Abstract:
Gestational diabetes (GD) is defined as any degree of impaired glucose tolerance with onset or
first recognition during pregnancy. It is characterised by β-cell dysfunction resulting in
inadequate insulin supply to overcome pregnancy-induced insulin resistance, in order to
maintain normal blood glucose regulation. GD has been reported to affect between 1.8 to 25.1%
of all pregnancies making it one of the most common heterogeneous metabolic disorders during
pregnancy. Women with GD are associated with an increased risk of short- and long-term
adverse consequences for the fetus and mother, the most significant of which is a predisposition
to the development of metabolic syndrome and type 2 diabetes (T2D).

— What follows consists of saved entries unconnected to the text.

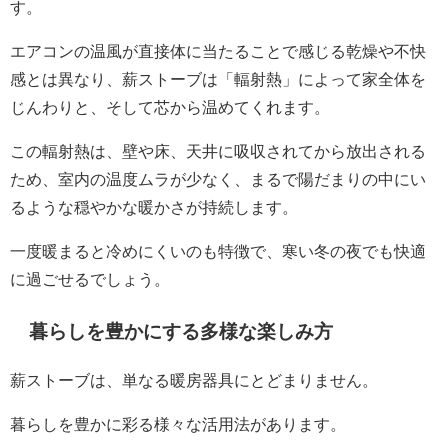
す。
エアコンの温風が直接体に当たることで感じる乾燥や不快
感とは異なり、薪ストーブは「輻射熱」によって家全体を
じんわりと、そして芯から温めてくれます。
この輻射熱は、壁や床、天井に吸収されてから放出される
ため、室内の温度ムラが少なく、まるで陽だまりの中にい
るような穏やかな暖かさが持続します。
一度暖まると冷めにくいのも特徴で、寒い冬の夜でも快適
に過ごせるでしょう。
暮らしを豊かにする多様な楽しみ方
薪ストーブは、単なる暖房器具にとどまりません。
暮らしを豊かに彩る様々な活用法があります。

There are substantive studies linking human amylin (hA) aggregates i.e. amylin oligomers to
β-cell dysfunction, leading to development of T2D. Emerging evidence has reported deposition
of aggregated hA in organs of T2D patients, including pancreas, heart, kidney, and brain,
consistent with haematogenous spread of aggregated hA from the islet. Thus, We proposed that
amylin oligomers are initially formed by seeding in the pancreas, and that the seeds (small
oligomers) then pass into the circulation by which they are carried to distant organs where they
lodge in capillary beds and thereafter grow by the seeding/nucleation mechanism and cause
damage. The aim of this research was to establish the hemizygous hA TG mouse as a valid
animal model to study GD and investigate the consequences of maternal human amylin overexpression
during pregnancy on offspring. Subsequently, gain a better understanding of the
pathogenic role of amylin in the development of GD and the transmission of T2D between
mother and offspring.
TG female mice exhibited elevated blood glucose, glucose intolerance and developed T2D at
~370 days of age. Furthermore, multi-parity TG mice had exacerbated glucose intolerance and
accelerated diabetes onset at ~249 days.
Non-transgenic (NT) male offspring from TG mother displayed several characteristics of T2D.
NT male offspring from TG mothers weighed significantly more than NT male offspring from
NT mothers by 137 days of age. They also developed hyperinsulinaemia with insulin resistance,
hyperleptinaemia, and glucose intolerance between 120 - 240 days. More importantly, 70% of
NT male offspring from TG mothers developed diabetes, whereas none of NT male offspring
from NT mothers did. Moreover, they acquire this syndrome before their mothers develop
hyperglycaemia.
We conclude that hA over-expression TG female mice are an informative and suitable model
to study the role of hA over-expression in development of GD and subsequent T2D. Nondiabetic
TG mothers transmit T2D to their NT offspring with high penetrance, whereas NT
mothers do not, indicating that amylin could potentially play a role in the transmission.